HKD: best or worst thing ever?

sullyj3 · May 1, 2024, 1:42pm

“Higher kinded data” is apparently a common pattern in Haskell.

data Foo f = Foo {
  field1 :: f Int,
  field2 :: f String,
  field3 :: f Bool
}

This allows you to instantiate f at different functors (eg Maybe, Last) to get different functionalities, or Identity if no extra functionality is desired.

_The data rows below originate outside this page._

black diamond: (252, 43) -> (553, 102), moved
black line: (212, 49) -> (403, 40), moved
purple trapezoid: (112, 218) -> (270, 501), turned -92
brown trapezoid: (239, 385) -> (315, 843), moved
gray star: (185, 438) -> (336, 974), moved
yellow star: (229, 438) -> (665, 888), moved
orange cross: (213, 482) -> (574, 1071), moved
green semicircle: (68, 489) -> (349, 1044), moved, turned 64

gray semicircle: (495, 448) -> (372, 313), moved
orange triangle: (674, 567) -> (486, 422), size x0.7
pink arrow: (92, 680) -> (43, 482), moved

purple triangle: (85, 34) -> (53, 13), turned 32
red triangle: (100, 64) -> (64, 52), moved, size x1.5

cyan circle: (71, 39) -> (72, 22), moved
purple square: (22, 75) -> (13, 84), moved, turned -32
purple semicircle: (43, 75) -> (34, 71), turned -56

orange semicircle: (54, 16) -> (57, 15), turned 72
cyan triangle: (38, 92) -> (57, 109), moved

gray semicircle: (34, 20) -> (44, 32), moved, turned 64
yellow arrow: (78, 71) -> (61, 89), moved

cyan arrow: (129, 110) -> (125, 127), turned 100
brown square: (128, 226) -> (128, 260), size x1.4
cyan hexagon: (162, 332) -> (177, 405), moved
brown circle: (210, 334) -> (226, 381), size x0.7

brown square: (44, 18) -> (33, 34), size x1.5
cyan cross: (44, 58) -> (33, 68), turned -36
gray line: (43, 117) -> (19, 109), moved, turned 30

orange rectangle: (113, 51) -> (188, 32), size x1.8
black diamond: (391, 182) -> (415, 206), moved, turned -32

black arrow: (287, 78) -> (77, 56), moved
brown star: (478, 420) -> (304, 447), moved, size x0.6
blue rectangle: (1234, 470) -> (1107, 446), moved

There are various articles about HKD and related topics, nonexhaustively including:

and various libraries for working with them, nonexhaustively including:

I haven’t used them in anger before. So, the purpose of this post is to get a sort of community sentiment check on the state of HKD in 2024:

In your opinion are HKDs good or bad overall?
Are they worth the extra boilerplate? Is there much boilerplate?
In various past threads I’ve read, people have seemed to often eventually encounter arcane infelicities that make their use frustrating. Is this still the case now, or have the difficulties mostly been overcome?
Do the aforementioned libraries make their use ergonomic enough? Are there other commonly used libraries that I’m missing?
What are the worst downsides you know of that can’t be avoided?
Are they used in industry? Is this technique still considered relatively experimental, or is it considered pretty well-established/proven? I’m particularly interested in the opinions of people who have skin in the game here.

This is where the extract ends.